PALABRAS DE JESÚS EN LA
CRUZ
VI-VII
«Después Jesús, sabiendo
que todo había terminado, para que se cumpliese la Escritura, dice: —Tengo sed.
Había allí un jarro lleno de vinagre. Empaparon una esponja en vinagre, la
sujetaron a un hisopo y se la acercaron a la boca. Jesús tomó el vinagre y dijo:
—Está acabado» (Jn 19,28-30).
Las dos frases se
encuadran en un párrafo que explicita la teología de Juan sobre la persona de
Jesús como Hijo de Dios que tiene perfecto dominio de su vida. Él sabe por qué
ha venido al mundo: «Tanto amó Dios al mundo, que entregó a su Hijo único, para
que quien crea en él no perezca, sino tenga vida eterna» (Jn 3,16); y conoce
los acontecimientos históricos y su función en ellos por la plataforma que le
da su preexistencia en la gloria del Padre: «El Hijo no hace nada por su cuenta
si no se lo ve hacer al Padre. Lo que aquél hace lo hace igualmente el Hijo»

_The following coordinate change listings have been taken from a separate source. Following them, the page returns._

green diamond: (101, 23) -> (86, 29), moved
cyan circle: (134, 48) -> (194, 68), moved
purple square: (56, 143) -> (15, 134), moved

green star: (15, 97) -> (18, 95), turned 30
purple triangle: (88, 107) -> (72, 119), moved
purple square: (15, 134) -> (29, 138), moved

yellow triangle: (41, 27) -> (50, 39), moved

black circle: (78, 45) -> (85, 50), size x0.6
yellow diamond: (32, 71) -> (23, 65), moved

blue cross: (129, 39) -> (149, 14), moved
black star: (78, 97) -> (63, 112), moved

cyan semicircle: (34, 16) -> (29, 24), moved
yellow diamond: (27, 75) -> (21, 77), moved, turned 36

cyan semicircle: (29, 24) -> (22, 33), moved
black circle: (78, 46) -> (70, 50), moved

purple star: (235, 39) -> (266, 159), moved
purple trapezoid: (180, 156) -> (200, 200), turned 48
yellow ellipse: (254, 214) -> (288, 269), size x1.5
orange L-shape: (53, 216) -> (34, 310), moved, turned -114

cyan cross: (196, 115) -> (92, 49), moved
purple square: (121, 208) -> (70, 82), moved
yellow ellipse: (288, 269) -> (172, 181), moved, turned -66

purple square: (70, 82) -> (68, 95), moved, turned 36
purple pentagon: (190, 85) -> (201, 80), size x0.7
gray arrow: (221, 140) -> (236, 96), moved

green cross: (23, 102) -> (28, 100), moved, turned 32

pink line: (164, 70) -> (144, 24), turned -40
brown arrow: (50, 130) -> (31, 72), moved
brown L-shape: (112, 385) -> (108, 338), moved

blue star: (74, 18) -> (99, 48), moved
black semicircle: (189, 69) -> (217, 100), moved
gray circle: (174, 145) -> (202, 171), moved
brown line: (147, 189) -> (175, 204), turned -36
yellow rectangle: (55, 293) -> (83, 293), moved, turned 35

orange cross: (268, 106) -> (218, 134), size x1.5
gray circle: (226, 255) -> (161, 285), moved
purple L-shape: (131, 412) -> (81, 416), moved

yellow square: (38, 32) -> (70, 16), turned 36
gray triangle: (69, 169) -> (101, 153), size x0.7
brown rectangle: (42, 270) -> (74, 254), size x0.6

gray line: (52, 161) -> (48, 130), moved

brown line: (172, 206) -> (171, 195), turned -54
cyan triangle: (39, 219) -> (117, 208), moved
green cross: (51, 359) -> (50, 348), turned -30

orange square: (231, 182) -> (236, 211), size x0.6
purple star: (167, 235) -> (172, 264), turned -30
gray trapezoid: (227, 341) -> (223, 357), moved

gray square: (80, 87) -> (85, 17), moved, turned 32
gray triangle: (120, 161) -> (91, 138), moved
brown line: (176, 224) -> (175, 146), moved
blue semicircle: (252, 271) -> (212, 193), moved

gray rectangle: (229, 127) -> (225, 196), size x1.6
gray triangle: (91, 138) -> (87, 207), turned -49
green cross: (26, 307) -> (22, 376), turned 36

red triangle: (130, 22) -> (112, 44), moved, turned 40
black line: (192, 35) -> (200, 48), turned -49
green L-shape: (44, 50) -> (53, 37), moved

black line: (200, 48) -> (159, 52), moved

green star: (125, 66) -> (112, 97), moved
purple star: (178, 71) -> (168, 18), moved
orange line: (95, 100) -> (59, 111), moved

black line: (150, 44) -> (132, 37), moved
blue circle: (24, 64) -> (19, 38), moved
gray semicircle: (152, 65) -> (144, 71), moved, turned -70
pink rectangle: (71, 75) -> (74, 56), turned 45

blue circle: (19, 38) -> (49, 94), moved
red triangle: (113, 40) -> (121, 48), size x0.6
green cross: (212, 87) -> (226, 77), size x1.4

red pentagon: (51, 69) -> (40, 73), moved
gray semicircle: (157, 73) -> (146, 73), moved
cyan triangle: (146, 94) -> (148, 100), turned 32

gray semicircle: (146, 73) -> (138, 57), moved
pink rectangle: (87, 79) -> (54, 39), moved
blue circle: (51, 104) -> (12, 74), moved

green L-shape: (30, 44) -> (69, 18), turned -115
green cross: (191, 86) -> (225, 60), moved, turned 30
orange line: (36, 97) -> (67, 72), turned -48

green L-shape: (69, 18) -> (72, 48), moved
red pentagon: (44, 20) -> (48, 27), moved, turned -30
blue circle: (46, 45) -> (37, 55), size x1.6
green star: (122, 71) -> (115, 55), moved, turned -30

(5,19; cf. 8,28; 17,5). Así las cosas, tanto en la cena de despedida de sus
discípulos en la que, con el ejemplo de lavarles los pies, les manda servirse
mutuamente (13,1), como antes de ser apresado por los soldados (18,4), afirma
poco antes de morir: «Jesús, sabiendo...». Este dominio de su vida, que suprime
cualquier influencia o capacidad de decisión de los hombres sobre él, excluye
las estratagemas de las autoridades judías para crucificarle y la sentencia
condenatoria de Pilato. Si él va a morir es porque entrega su vida como un don,
no porque se la quiten (10,17-18).
Más aún. Jesús da su vida
como la expresión máxima del amor: «Nadie tiene amor más grande que el que da
la vida por los amigos» (Jn 15,13, cf. 13,1). El amor como único horizonte
vital para los discípulos (Jn 13,34-35) hace posible la comprensión y
experiencia del contenido de su obra, la que ha cumplido Jesús en estos
momentos de pasar de esta vida a la gloria del Padre: «Vino a los suyos, y los
suyos no la [Palabra] acogieron. Pero a los que la recibieron los hizo capaces
de ser hijos de Dios: a los que creen en él» (Jn 1,12). La filiación divina de
las criaturas, nacida y cultivada en la relación de amor entre el Padre y el
Hijo y de la Trinidad con los hombres, es la obra que ha llevado a cabo Jesús
en su ministerio desde que puso su morada entre nosotros (Jn 1,14); y, con ello,
ha cumplido la Escritura y ha finalizado su existencia en la historia humana.
La tarea que le ha encomendado Dios ya está hecha (14,31; 17,4). Ha obedecido
con precisión su voluntad: «La copa que me ha ofrecido mi Padre ¿no la voy a
beber?» (18,11). Esa voluntad es su alimento (4,34). Por eso provoca con su petición,
«tengo sed», que le den vinagre para beberlo y observar la Escritura, petición
muy distante de lo comentado de Marcos, Mateo y Lucas donde los soldados o
asistentes son los que se la ofrecen para seguir martirizándolo.